Crestwood Equity’s commodity price exposure
The earnings of midstream companies, including larger ones such as Williams Partners (WPZ) and Energy Transfer Partners (ETP) and smaller ones such as and Crestwood Equity Partners (CEQP) and Antero Midstream Partners (AM), aren’t believed to have much direct commodity price exposure.
CEQP’s correlation with crude oil has risen to 0.45 over the past three months. A correlation coefficient of close to 1 could indicate a strong correlation between two variables. CEQP’s high correlation with crude oil likely reflects its involvement in crude oil and NGLs (natural gas liquids) acquisition and marketing activities.

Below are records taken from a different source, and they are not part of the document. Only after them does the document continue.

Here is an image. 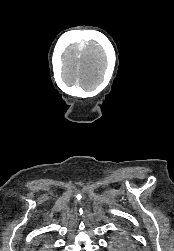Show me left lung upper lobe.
I'll return each instance as SVG.
<instances>
[{
  "label": "left lung upper lobe",
  "instance_id": "1",
  "mask_svg": "<svg viewBox=\"0 0 174 251\" xmlns=\"http://www.w3.org/2000/svg\"><path fill=\"white\" fill-rule=\"evenodd\" d=\"M118 244H119V248H121V249H127V245H126L125 239H122V241H120V243H118Z\"/></svg>",
  "mask_w": 174,
  "mask_h": 251
}]
</instances>
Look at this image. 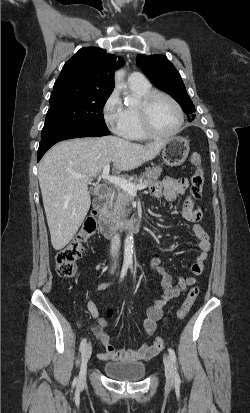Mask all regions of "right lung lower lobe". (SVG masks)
I'll return each instance as SVG.
<instances>
[{
    "mask_svg": "<svg viewBox=\"0 0 250 413\" xmlns=\"http://www.w3.org/2000/svg\"><path fill=\"white\" fill-rule=\"evenodd\" d=\"M110 131L90 127H73L61 130L47 138L41 139L39 144L37 161H39L44 153L55 143L78 137H95L109 135Z\"/></svg>",
    "mask_w": 250,
    "mask_h": 413,
    "instance_id": "obj_1",
    "label": "right lung lower lobe"
}]
</instances>
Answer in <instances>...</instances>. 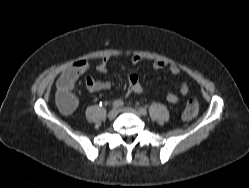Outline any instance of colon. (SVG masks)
<instances>
[{
    "instance_id": "1",
    "label": "colon",
    "mask_w": 249,
    "mask_h": 188,
    "mask_svg": "<svg viewBox=\"0 0 249 188\" xmlns=\"http://www.w3.org/2000/svg\"><path fill=\"white\" fill-rule=\"evenodd\" d=\"M56 102L64 113H71L76 107L77 101L71 91L64 88L57 89ZM198 114V102L196 99L190 98L187 100L184 111L183 119L190 121Z\"/></svg>"
}]
</instances>
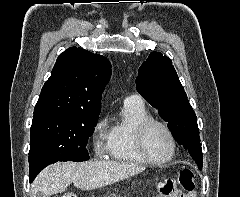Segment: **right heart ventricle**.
I'll use <instances>...</instances> for the list:
<instances>
[{
	"mask_svg": "<svg viewBox=\"0 0 240 197\" xmlns=\"http://www.w3.org/2000/svg\"><path fill=\"white\" fill-rule=\"evenodd\" d=\"M149 117L143 105L124 104L122 120L113 124L108 131V157L129 164H144L146 161L137 152L133 141L135 126Z\"/></svg>",
	"mask_w": 240,
	"mask_h": 197,
	"instance_id": "obj_1",
	"label": "right heart ventricle"
}]
</instances>
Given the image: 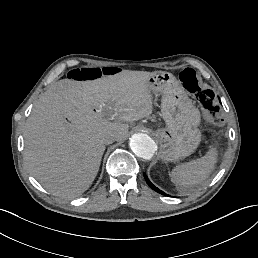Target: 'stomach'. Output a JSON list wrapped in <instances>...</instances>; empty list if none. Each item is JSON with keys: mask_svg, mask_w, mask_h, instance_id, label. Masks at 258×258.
I'll list each match as a JSON object with an SVG mask.
<instances>
[{"mask_svg": "<svg viewBox=\"0 0 258 258\" xmlns=\"http://www.w3.org/2000/svg\"><path fill=\"white\" fill-rule=\"evenodd\" d=\"M148 89L162 96L161 114L166 127L156 131L161 160L176 162L191 155L201 142L199 109L169 72H155L148 80Z\"/></svg>", "mask_w": 258, "mask_h": 258, "instance_id": "0dacf381", "label": "stomach"}]
</instances>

Crestwood Equity’s indirect commodity exposure
Midstream companies are indirectly exposed to commodity prices through their production levels. If crude oil and natural gas prices stay low, upstream producers could cut production or even go bankrupt, which could result in lower throughput volumes, lower earnings, and higher counterparty risk. CEQP’s throughput volumes have been negatively impacted by production falls in the Bakken Shale, Barnett Shale, and Marcellus Shale regions.
According to Robert Phillips, CEQP’s CEO, “We think the crude oil markets are balancing, as supply growth has slowed down, and in many regions has actually turned over. While there is still volatility in oil, we’ve seen – we’ve recently seen a noticeable pickup in activity in our oilfocused areas.”
Phillips continued, “On the gas side prices have moved from approximately $2 an Mcf [thousand cubic feet] in early March up to $3 in early July and then back to about $2.75, $2.80 presently. That move has also triggered an increase in activity around the areas where we gather and process natural gas.”